Reliable information about reservoir properties and its variation within the reservoir is a key factor in reducing uncertainty within the choice of an asset development strategy, technological solutions, estimation of recoverable reserves and feasibility of development strategies. In case of waterflood designing or other methods of pressure maintenance for inhomogeneous, anisotropic collector, among necessary initial parameters we need the most accurate data on displacement efficiency, relative phase permeability functions, permeability values ​​along lateral and vertical coordinates, and principal directions of permeability tensor for complex carbonate objects. All those characteristics are currently determined from data of laboratory core studies, with total impossibility to transfer it correctly to the scale and conditions of fluid flow in formation during field development.

For 15 years the authors have been developing new methods and technologies for complex well testing. For each type of research, a specially planned sequence of technological operations, extended complex of hydrodynamic, geophysical measurements and methods production logging provide highly informative data on multidimensional multiphase filtration processes directly at reservoir conditions.

To determine desired reservoir characteristics, obtained data are interpreted by data assimilation within inverse problem solution. Corresponding forward problems are solved in transient, multiphase and / or multidimensional statement, with full consideration for object peculiarities (heterogeneity and anisotropy of formation properties, compressibility of fluids and rocks, possibility of separating dissolved gas, variable mineralization of water, etc.). Solution of corresponding inverse problems is carried out using effective optimization methods and methods of optimal control theory (adjoint method). Algorithms and software have been developed for numerical solution of forward and inverse problems.

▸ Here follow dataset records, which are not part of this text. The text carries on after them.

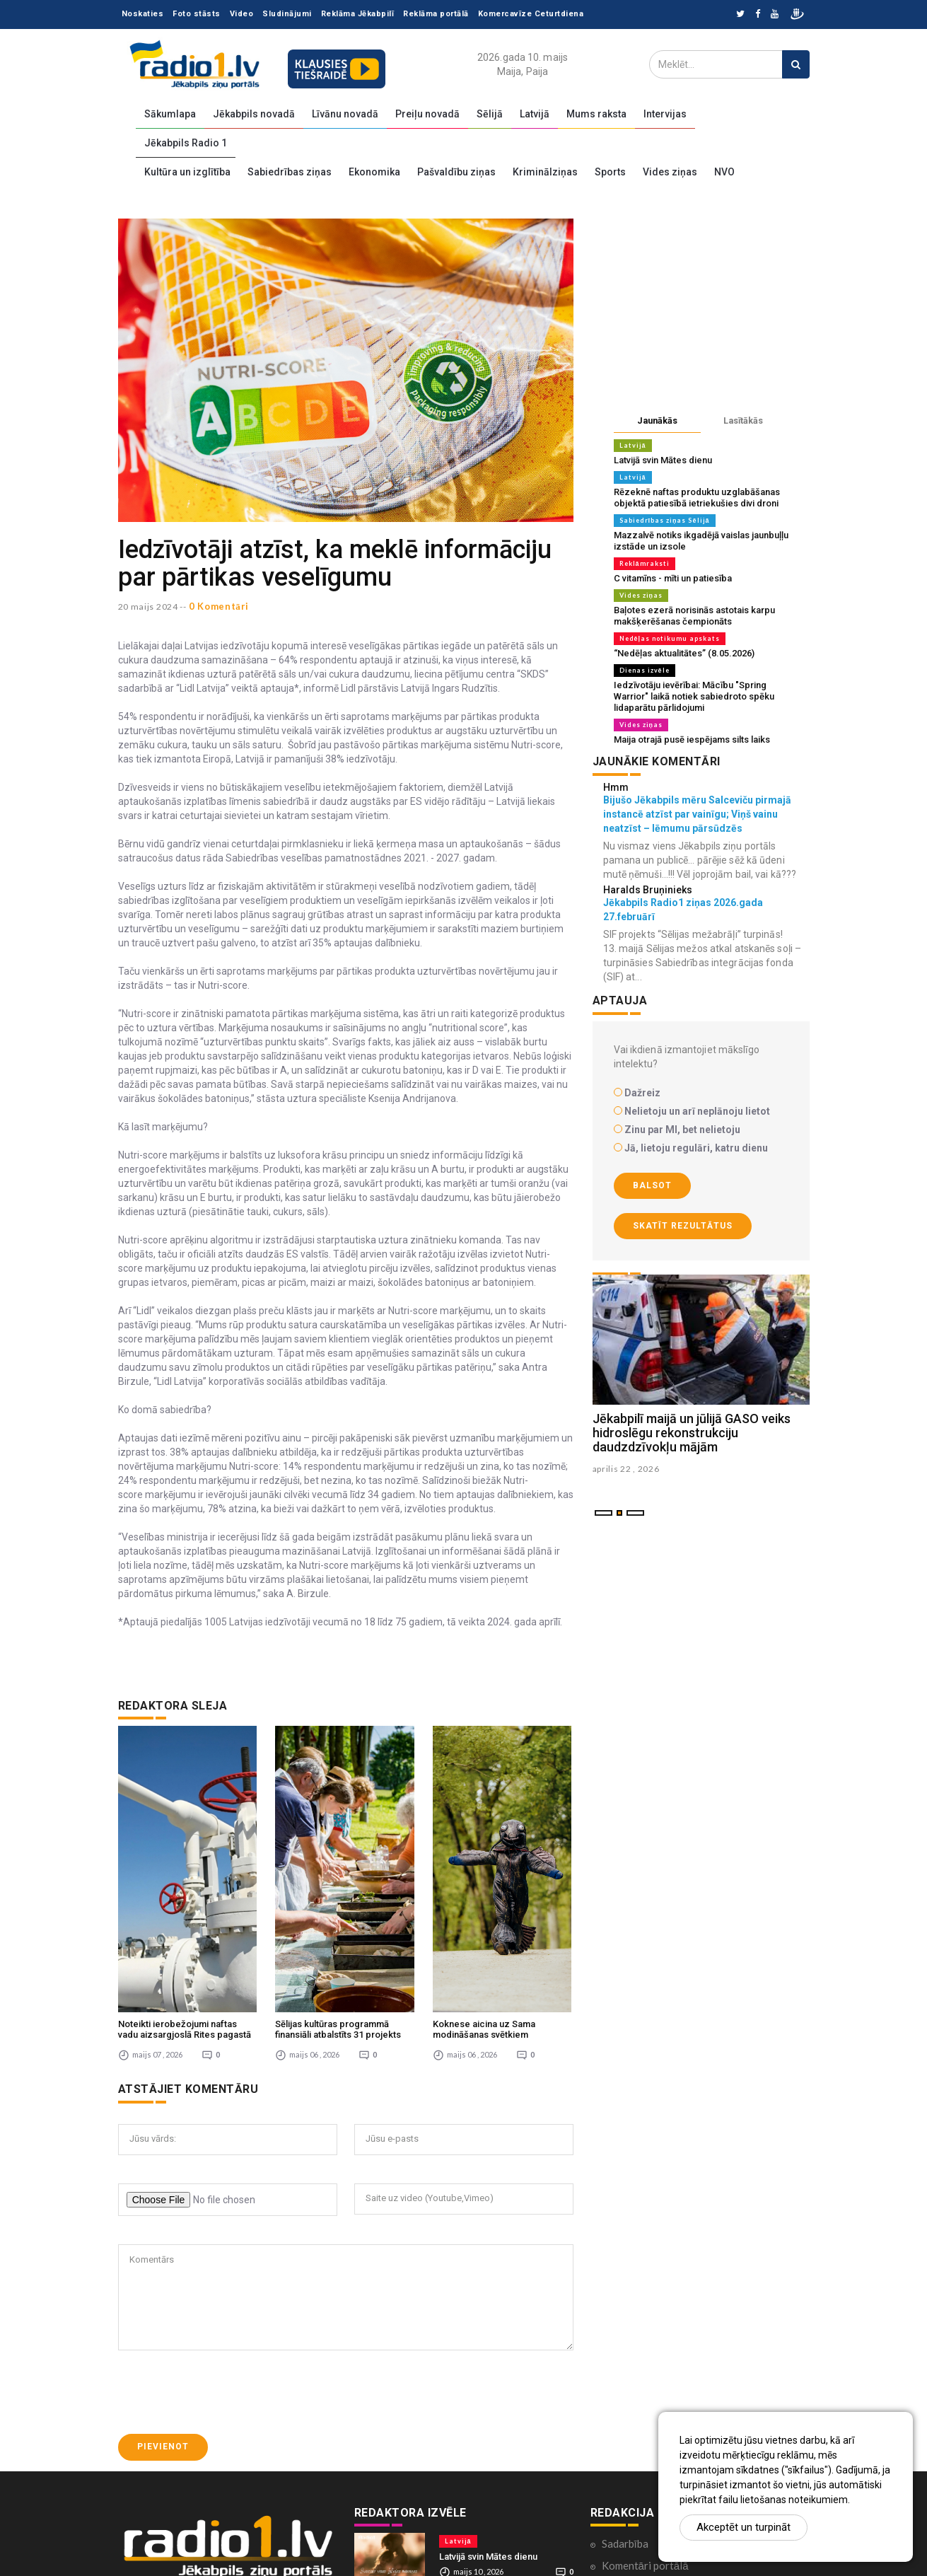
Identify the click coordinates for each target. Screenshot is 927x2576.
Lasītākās (743, 420)
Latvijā (534, 114)
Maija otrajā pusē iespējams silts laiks (692, 739)
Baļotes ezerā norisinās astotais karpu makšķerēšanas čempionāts (694, 616)
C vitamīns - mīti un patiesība (673, 578)
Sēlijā (490, 114)
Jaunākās (657, 420)
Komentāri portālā (645, 2418)
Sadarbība (625, 2396)
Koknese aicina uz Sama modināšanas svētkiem (484, 1882)
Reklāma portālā (436, 13)
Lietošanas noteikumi (651, 2528)
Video (242, 13)
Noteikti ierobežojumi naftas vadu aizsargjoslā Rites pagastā (184, 1882)
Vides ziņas (670, 172)
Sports (610, 172)
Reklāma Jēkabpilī (358, 13)
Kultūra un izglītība (187, 172)
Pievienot (163, 2299)
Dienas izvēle (644, 670)
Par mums (624, 2506)
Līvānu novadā (345, 114)
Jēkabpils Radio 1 (185, 143)
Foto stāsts (197, 13)
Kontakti (622, 2484)
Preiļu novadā (427, 114)
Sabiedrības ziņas (289, 172)
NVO (724, 172)
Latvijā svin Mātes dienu (663, 460)
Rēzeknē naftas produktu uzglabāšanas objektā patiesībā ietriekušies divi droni (697, 498)
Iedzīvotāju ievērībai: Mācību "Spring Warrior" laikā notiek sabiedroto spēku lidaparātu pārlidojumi (694, 696)
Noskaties (143, 13)
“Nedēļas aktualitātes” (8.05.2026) (684, 653)
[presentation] (225, 2245)
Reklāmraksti (644, 563)
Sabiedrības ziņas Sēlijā (664, 520)
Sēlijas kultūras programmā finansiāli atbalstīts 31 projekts (338, 1882)
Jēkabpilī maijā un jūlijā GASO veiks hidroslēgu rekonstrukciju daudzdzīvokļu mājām (692, 1432)
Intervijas (665, 114)
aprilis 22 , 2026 (626, 1468)
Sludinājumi (287, 13)
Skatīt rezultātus (683, 1226)
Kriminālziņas (545, 172)
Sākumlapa (170, 114)
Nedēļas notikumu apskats (670, 638)
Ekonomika (374, 172)
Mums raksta (596, 114)
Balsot (652, 1185)
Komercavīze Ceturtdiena (531, 13)
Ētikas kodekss (636, 2462)
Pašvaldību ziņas (456, 172)
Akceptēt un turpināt (743, 2527)
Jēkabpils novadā (254, 114)
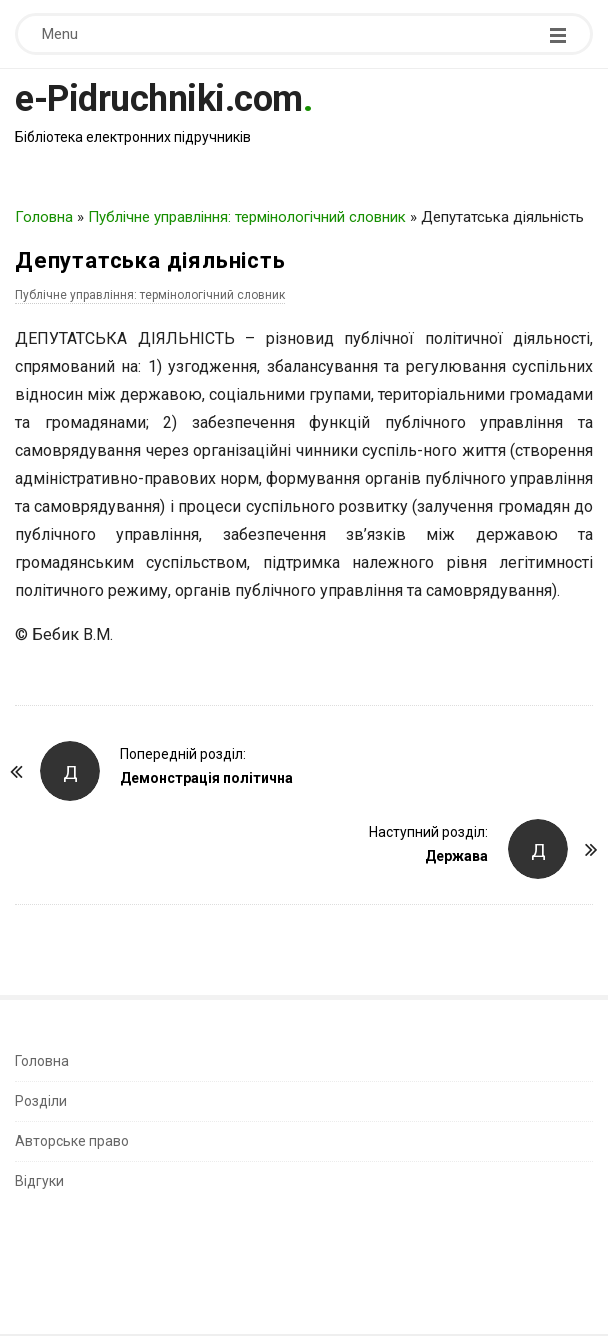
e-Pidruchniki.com (159, 99)
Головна (44, 217)
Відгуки (39, 1181)
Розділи (41, 1101)
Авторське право (72, 1141)
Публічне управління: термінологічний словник (247, 217)
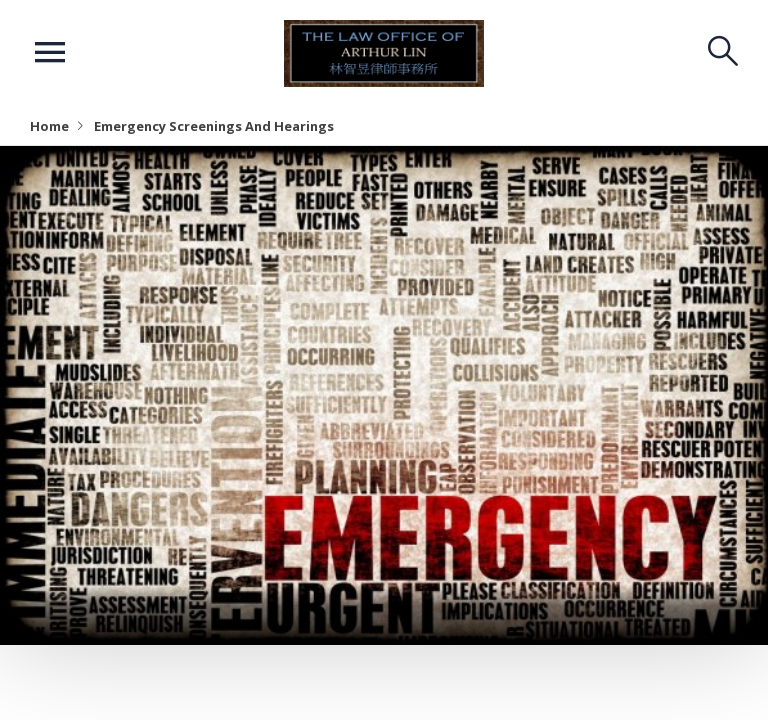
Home (49, 126)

A series of patents has been obtained for new methods of well testing and related technical solutions. Technologies are tested on a number of domestic deposits. Substantial results are obtained, new interesting effects are revealed.

Our presentation will highlight the main ideas, achieved results and accumulated experience, with an emphasis on the scientific component of topic considered.

 

S.N. Zakirov, E.S. Zakirov, I.M. Indrupsky, 
D.P. Anikeev, T.N. Tsagan-Mandjiev, M.N. Baganova, OGRI RAS

Author:

Ernest S. Zakirov

 

Professional Characteristic

Doctor of Technical Sciences, Professor of the Russian Academy of Sciences E.S. Zakirov is a leading scientist in the field of modeling oil and gas fields development, development optimization of natural hydrocarbon deposits, history matching of 3D hydrodynamic models, specialized well testing, and an expert in domestic oil and gas projects.

E.S. Zakirov already has published over 225 scientific works, including 7 monographs and 1 book, possesses more than 40 patents for inventions, including international (USA). Prepared 5 candidates of sciences. He is also SPE member.

 

Education

In 1991 he graduated cum laude from Moscow State University named after M.V. Lomonosov.

In 1991-1994 years – post-graduate student of Moscow State University named after M.V. Lomonosov.

In 1997 he defended his candidate degree.

In 2001 he defended his doctoral dissertation.

In 2015, he was elected professor of the Russian Academy of Sciences by the Department of Earth Sciences of the Russian Academy of Sciences.

 

Professional activity

1994 to present time

Principal Researcher of the Gas-Oil-Condensate Recovery Laboratory of Oil and Gas Research Institute of Russian Academy of Sciences.

Creates new and improves existing technologies for oil and gas fields development.

Along with fundamental research, he is engaged in designing and improving development of oil and gas fields, including Yaro-Yakhinskoye, Western Siberia (1997), Severo-Vasyuganskoye, Tomsk Region (1998), Talinskoe field, Western Siberia (2000), Pribrezhnoye field (2001), Prirazlomnoye, the Barents Sea (2002), the Novogodnee. West Siberia (2006).

Since 1991, he has been conducting joint scientific research with Statoil, Norsk Hydro, Verbundnetz Gas, YUKOS, SIDANKO, Lukoil, Rosneft, TNK-BP and other companies.